Random analysis was conducted to ascertain the significance of these transcription factors. Thirty random genes were grouped from the microarray data and the same procedure was conducted upon this synthetic cluster. What was found was that 3 of the transcription factors that were highly conserved in both the rat/human case and the rat/mouse case were also found in a random sampling of the data. These transcription factors are TEF, and STAT5, and STAT6. Removing these transcription factors from consideration, it was observed that the rat/human homologous promoter case has no transcription factor that is conserved in more than 80% of the genes. In fact, there are no transcription factors that are conserved in more than 75% of the genes in any given cluster. In contrast to this, when TEF1, STAT5 and STAT6 where removed, 8 out of the 12 clusters still had transcription factors that were conserved in more than 95% of the case, with the remaining four clusters containing transcription factors that were conserved more than 90% of the time. The transcription factors that are conserved more than 95% of the time which are not STAT6, STAT5, and TEF1 are highlighted in red in Table 3. This suggests that aside from the global non-specific activation of transcription, in our specific experimental data, phylogenetic analysis in the human/rat case has been unable to find a reasonable candidate for co-regulation.

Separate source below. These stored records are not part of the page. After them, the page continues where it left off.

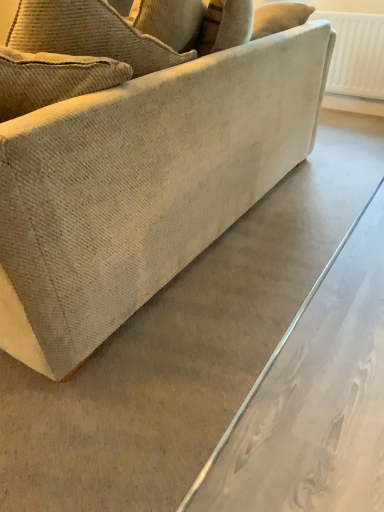 Question: Looking at the image, does beige fabric couch at center seem bigger or smaller compared to white textured radiator at upper right?

Choices:
 (A) small
 (B) big

Answer: (B)

Question: Looking at their shapes, would you say beige fabric couch at center is wider or thinner than white textured radiator at upper right?

Choices:
 (A) wide
 (B) thin

Answer: (A)

Question: Considering the positions of point (51, 169) and point (357, 71), is point (51, 169) closer or farther from the camera than point (357, 71)?

Choices:
 (A) farther
 (B) closer

Answer: (B)

Question: From the image's perspective, is white textured radiator at upper right positioned above or below beige fabric couch at center?

Choices:
 (A) below
 (B) above

Answer: (B)

Question: Is white textured radiator at upper right to the left or to the right of beige fabric couch at center in the image?

Choices:
 (A) left
 (B) right

Answer: (B)

Question: Considering the positions of white textured radiator at upper right and beige fabric couch at center in the image, is white textured radiator at upper right wider or thinner than beige fabric couch at center?

Choices:
 (A) thin
 (B) wide

Answer: (A)

Question: Is white textured radiator at upper right in front of or behind beige fabric couch at center in the image?

Choices:
 (A) front
 (B) behind

Answer: (B) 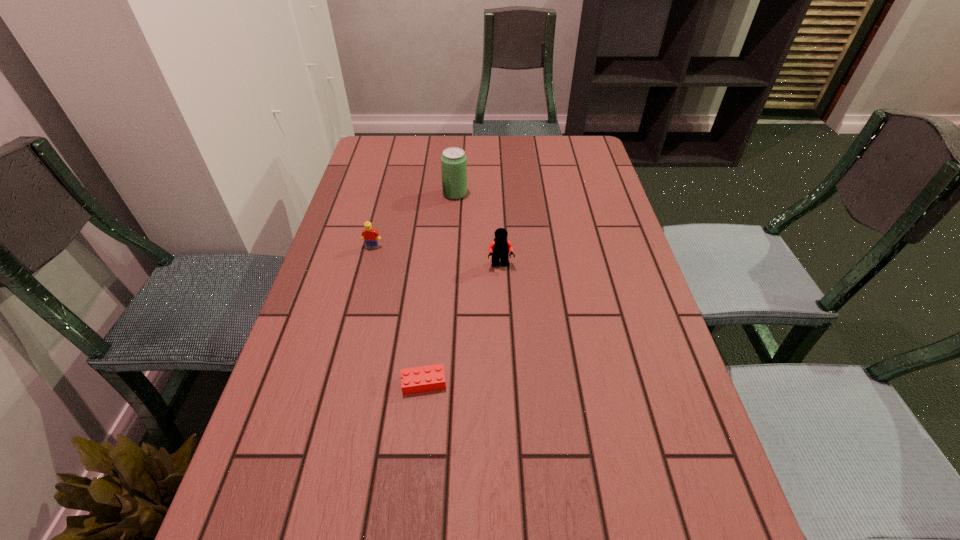 At what (x,y) coordinates should I click in order to perform the action: click on vacant region located on the front-facing side of the second shortest object. Please return your answer as a coordinate pair (x, y). The image size is (960, 540). Looking at the image, I should click on (367, 270).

Given the following facts, the distribution of transcription factors amongst genes in a cluster, the parameters that fit the distribution, and the fact that there are 457 possible transcription factors, one can begin to calculate the probability of a the number of transcription being highly conserved within a cluster in the rat/mouse case. This evaluation was not conducted in the rat/human case due to the fact that did not exist a set of transcription factors which can be hypothesized to co-regulate the set of genes. Excluding the transcription factors STAT5, STAT6 and TEF1 and assuming a conservation rate of greater than 95% one has a 4% chance of finding a transcription factor. This is consistent due to the linear relationship between the cluster size and the mean values. Given 457 possible transcription factors, this would lead to an expected value of 18. Therefore in a random case one would expect 18 transcription factor to be conserved over 95% of the time. However, what is found that there are between 1 and 8 transcription factors being highly conserved. This result suggests that solely by looking at the genes that are clustered with a very high correlation it is possible to throw out a significant number of transcription factors which may be indicative of false positives. The associated p-value assuming a binomial distribution in this case ranges from 1.58 × 10−7 to 5.27 × 10−3.
DISCUSSION
The main point of phylogenetic analysis has been the reduction of false positives in transcription factor binding predictions. However, it is our hypothesis that one cannot perform such reduction if the result of the operation cannot satisfy the notion that co-expression implies co-regulation. We believe that by performing phylogenetic analysis between human and rat as well as utilizing mouse and rat to extract a homologue for the rat promoter region, it has been shown that phylogenetic footprinting does a poor job in keeping the necessary transcription factors that would co-regulate clusters of co-expressed genes. Therefore, it is our contention that due to this fact, phylogenetic footprinting utilizing sequence information only may not be the best way to tackle the issue of false positives. One may argue that the notion of requiring that all of the genes in the highly correlated clusters must have a set of common active regulators is a naïve approach. In spite of the simplicity of this approach, the proposed method was still able to find a small subset of transcription factors that were highly conserved across all of the genes in a given cluster.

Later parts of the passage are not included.